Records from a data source
------------------------------------

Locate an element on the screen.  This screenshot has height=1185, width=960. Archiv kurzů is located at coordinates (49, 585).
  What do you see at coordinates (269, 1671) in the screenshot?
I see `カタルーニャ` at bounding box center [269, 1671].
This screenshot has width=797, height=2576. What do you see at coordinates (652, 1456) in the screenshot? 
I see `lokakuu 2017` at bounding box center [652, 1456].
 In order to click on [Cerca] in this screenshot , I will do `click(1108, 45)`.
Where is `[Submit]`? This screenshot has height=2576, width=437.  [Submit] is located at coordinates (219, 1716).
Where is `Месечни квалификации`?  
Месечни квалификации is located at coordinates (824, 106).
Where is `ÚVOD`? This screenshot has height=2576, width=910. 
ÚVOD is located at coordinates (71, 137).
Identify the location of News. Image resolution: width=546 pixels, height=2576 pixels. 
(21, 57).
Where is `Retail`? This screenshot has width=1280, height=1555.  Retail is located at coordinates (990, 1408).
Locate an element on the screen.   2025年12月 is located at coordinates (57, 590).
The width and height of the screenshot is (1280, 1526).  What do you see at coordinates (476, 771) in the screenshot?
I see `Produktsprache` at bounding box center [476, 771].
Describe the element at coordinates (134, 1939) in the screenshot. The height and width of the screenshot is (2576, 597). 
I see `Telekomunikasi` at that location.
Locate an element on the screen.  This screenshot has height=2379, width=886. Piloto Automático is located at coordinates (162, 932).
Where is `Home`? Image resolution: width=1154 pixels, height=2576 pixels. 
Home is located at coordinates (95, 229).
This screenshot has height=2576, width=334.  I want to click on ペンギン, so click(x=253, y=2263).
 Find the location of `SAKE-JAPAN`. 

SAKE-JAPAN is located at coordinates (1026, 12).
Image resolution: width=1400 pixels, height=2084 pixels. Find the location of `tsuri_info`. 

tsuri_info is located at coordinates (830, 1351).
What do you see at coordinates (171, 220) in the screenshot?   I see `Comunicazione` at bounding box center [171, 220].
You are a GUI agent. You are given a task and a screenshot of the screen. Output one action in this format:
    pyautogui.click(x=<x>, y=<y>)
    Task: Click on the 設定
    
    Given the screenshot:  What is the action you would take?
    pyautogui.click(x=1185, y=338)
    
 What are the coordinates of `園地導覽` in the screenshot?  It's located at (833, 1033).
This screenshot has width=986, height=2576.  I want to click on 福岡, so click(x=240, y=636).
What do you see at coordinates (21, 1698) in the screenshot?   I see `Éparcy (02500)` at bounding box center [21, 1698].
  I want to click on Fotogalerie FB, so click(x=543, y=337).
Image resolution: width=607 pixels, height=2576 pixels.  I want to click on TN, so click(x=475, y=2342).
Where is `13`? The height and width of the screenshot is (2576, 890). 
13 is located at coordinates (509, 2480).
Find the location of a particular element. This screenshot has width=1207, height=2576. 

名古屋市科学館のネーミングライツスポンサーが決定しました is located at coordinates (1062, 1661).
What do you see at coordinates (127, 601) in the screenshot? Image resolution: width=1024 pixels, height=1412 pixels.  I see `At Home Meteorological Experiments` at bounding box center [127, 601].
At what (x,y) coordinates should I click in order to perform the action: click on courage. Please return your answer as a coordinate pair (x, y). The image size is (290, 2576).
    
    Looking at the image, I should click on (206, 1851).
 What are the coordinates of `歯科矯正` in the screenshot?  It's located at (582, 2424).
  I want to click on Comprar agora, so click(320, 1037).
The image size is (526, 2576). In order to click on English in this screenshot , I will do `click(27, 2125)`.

------------------------------------

Task details
All the data needs repeating. Return it exactly.

Output for this task
Locate an element on the screen.  This screenshot has height=1185, width=960. Archiv kurzů is located at coordinates (49, 585).
  What do you see at coordinates (269, 1671) in the screenshot?
I see `カタルーニャ` at bounding box center [269, 1671].
This screenshot has width=797, height=2576. What do you see at coordinates (652, 1456) in the screenshot? 
I see `lokakuu 2017` at bounding box center [652, 1456].
 In order to click on [Cerca] in this screenshot , I will do `click(1108, 45)`.
Where is `[Submit]`? This screenshot has height=2576, width=437.  [Submit] is located at coordinates (219, 1716).
Where is `Месечни квалификации`?  
Месечни квалификации is located at coordinates (824, 106).
Where is `ÚVOD`? This screenshot has height=2576, width=910. 
ÚVOD is located at coordinates (71, 137).
Identify the location of News. Image resolution: width=546 pixels, height=2576 pixels. 
(21, 57).
Where is `Retail`? This screenshot has width=1280, height=1555.  Retail is located at coordinates (990, 1408).
Locate an element on the screen.   2025年12月 is located at coordinates (57, 590).
The width and height of the screenshot is (1280, 1526).  What do you see at coordinates (476, 771) in the screenshot?
I see `Produktsprache` at bounding box center [476, 771].
Describe the element at coordinates (134, 1939) in the screenshot. The height and width of the screenshot is (2576, 597). 
I see `Telekomunikasi` at that location.
Locate an element on the screen.  This screenshot has height=2379, width=886. Piloto Automático is located at coordinates (162, 932).
Where is `Home`? Image resolution: width=1154 pixels, height=2576 pixels. 
Home is located at coordinates (95, 229).
This screenshot has height=2576, width=334.  I want to click on ペンギン, so click(x=253, y=2263).
 Find the location of `SAKE-JAPAN`. 

SAKE-JAPAN is located at coordinates (1026, 12).
Image resolution: width=1400 pixels, height=2084 pixels. Find the location of `tsuri_info`. 

tsuri_info is located at coordinates (830, 1351).
What do you see at coordinates (171, 220) in the screenshot?   I see `Comunicazione` at bounding box center [171, 220].
You are a GUI agent. You are given a task and a screenshot of the screen. Output one action in this format:
    pyautogui.click(x=<x>, y=<y>)
    Task: Click on the 設定
    
    Given the screenshot:  What is the action you would take?
    pyautogui.click(x=1185, y=338)
    
 What are the coordinates of `園地導覽` in the screenshot?  It's located at (833, 1033).
This screenshot has width=986, height=2576.  I want to click on 福岡, so click(x=240, y=636).
What do you see at coordinates (21, 1698) in the screenshot?   I see `Éparcy (02500)` at bounding box center [21, 1698].
  I want to click on Fotogalerie FB, so click(x=543, y=337).
Image resolution: width=607 pixels, height=2576 pixels.  I want to click on TN, so click(x=475, y=2342).
Where is `13`? The height and width of the screenshot is (2576, 890). 
13 is located at coordinates (509, 2480).
Find the location of a particular element. This screenshot has width=1207, height=2576. 

名古屋市科学館のネーミングライツスポンサーが決定しました is located at coordinates (1062, 1661).
What do you see at coordinates (127, 601) in the screenshot? Image resolution: width=1024 pixels, height=1412 pixels.  I see `At Home Meteorological Experiments` at bounding box center [127, 601].
At what (x,y) coordinates should I click in order to perform the action: click on courage. Please return your answer as a coordinate pair (x, y). The image size is (290, 2576).
    
    Looking at the image, I should click on (206, 1851).
 What are the coordinates of `歯科矯正` in the screenshot?  It's located at (582, 2424).
  I want to click on Comprar agora, so click(320, 1037).
The image size is (526, 2576). In order to click on English in this screenshot , I will do `click(27, 2125)`.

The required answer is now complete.